When Atkinson first took over, one of the main points we noted was you have to fill four perimeter spots with shooters at all times. Corner, foul-line extended, high elbow gives you six possible places for those four guys to be.
They’ll continue to do that even if said player isn’t a threat from deep, which can be problematic. It becomes an issue for the wings. Defenders can cheat over a little when Nets swing the ball around the perimeter and force double-teams.

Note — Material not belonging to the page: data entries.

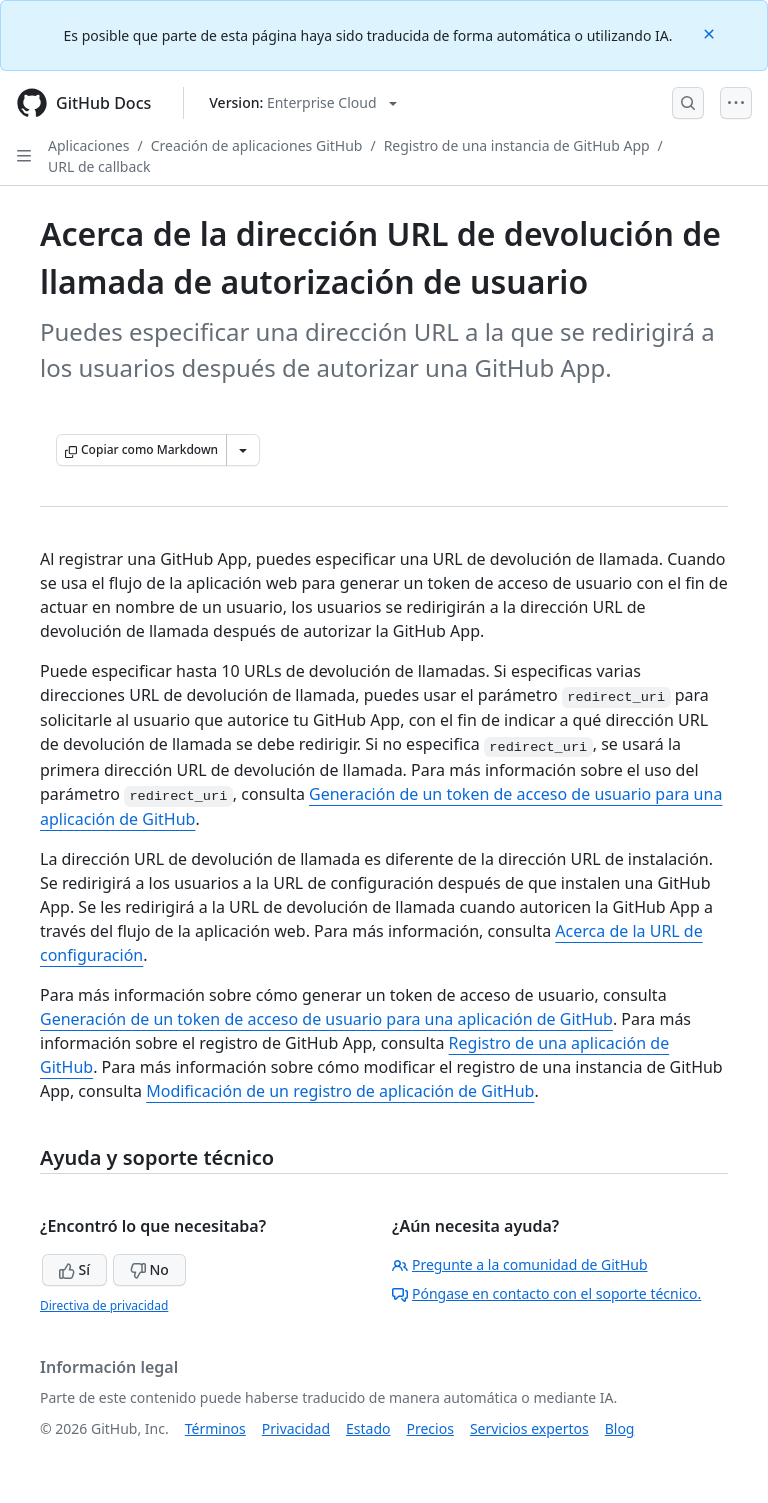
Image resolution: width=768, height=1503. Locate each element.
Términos (215, 1428)
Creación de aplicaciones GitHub (257, 145)
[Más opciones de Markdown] (243, 450)
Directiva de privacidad (104, 1305)
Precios (430, 1428)
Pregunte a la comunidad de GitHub (520, 1264)
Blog (620, 1428)
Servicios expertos (529, 1428)
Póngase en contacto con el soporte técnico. (546, 1293)
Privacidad (296, 1428)
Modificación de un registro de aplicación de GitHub (340, 1091)
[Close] (711, 32)
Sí (74, 1269)
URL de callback (99, 166)
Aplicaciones (88, 145)
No (149, 1269)
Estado (368, 1428)
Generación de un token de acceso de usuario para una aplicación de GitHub (326, 1019)
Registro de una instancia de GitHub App (517, 145)
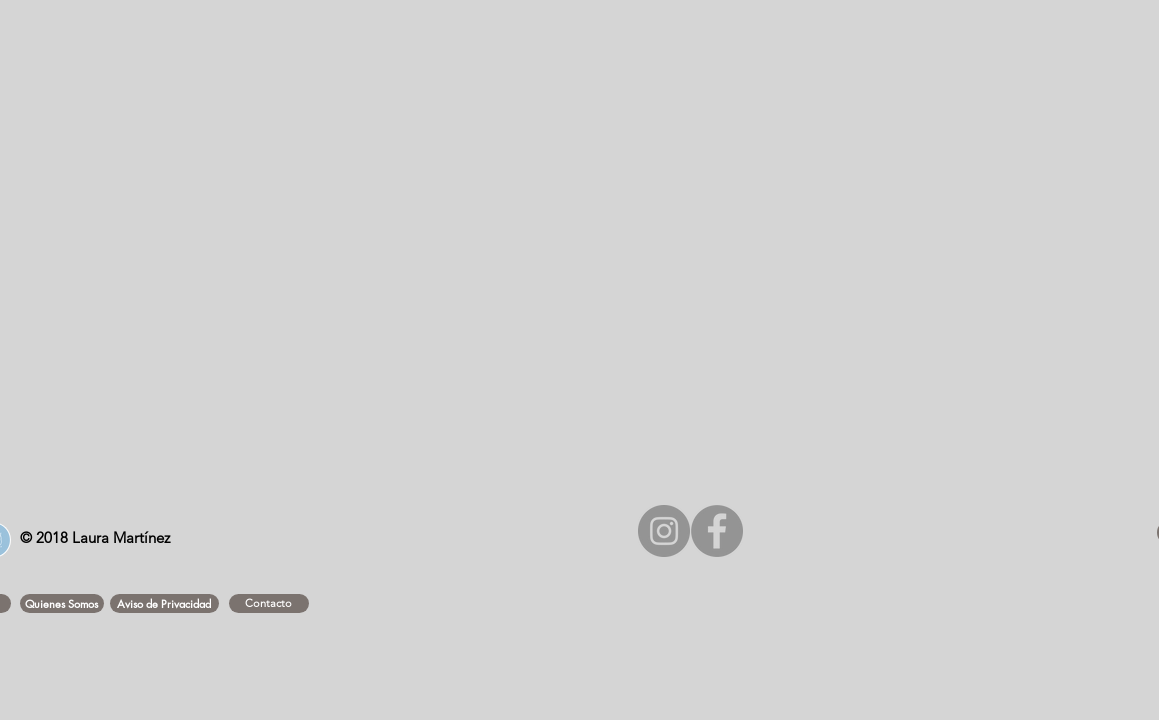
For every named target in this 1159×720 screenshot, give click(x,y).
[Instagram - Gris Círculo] (664, 531)
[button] (62, 603)
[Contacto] (269, 603)
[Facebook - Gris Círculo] (717, 531)
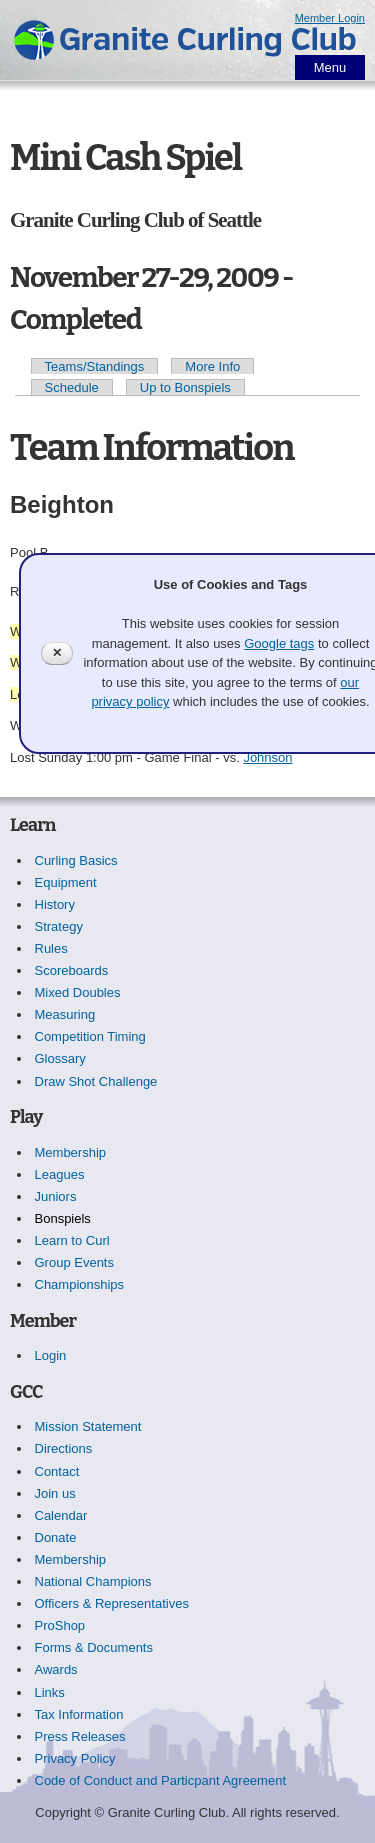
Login (51, 1355)
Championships (80, 1284)
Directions (64, 1448)
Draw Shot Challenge (96, 1081)
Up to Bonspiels (185, 387)
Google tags (279, 643)
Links (50, 1692)
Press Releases (80, 1736)
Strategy (59, 926)
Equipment (66, 882)
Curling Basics (76, 860)
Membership (71, 1152)
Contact (57, 1471)
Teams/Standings (95, 366)
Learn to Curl (72, 1240)
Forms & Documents (94, 1647)
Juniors (56, 1196)
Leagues (60, 1174)
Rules (51, 948)
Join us (55, 1493)
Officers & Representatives (112, 1603)
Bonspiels (63, 1218)
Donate (56, 1537)
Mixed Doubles (78, 992)
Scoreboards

And this is assuming Brooklyn’s key players can improve their stroke! D’Angelo Russell didn’t shoot better than 32 percent from deep last season (36.4 percent after the break), nor did Spencer Dinwiddie, who was the only key Net to see his shooting decline after the break. Caris LeVert got better as the season went on —hitting 37.3 after Febraury— but still didn’t surpass 34 percent for the season. Nik Stauskas played limited minutes but shot an impressive 40 percent on 99 attempts. He’s now in Portland.
The Nets were bottom-10 for 3-point percentage last season, even after that late season explosion, while attempting the second-most 3-pointers in the NBA. They got more athletic by adding Faried and Davis with Allen and Hollis-Jefferson, but once again, it looks like the Nets will lack perimeter shooting in the frontcourt.
If they want to play to their advantage by going small, this is going to haunt them.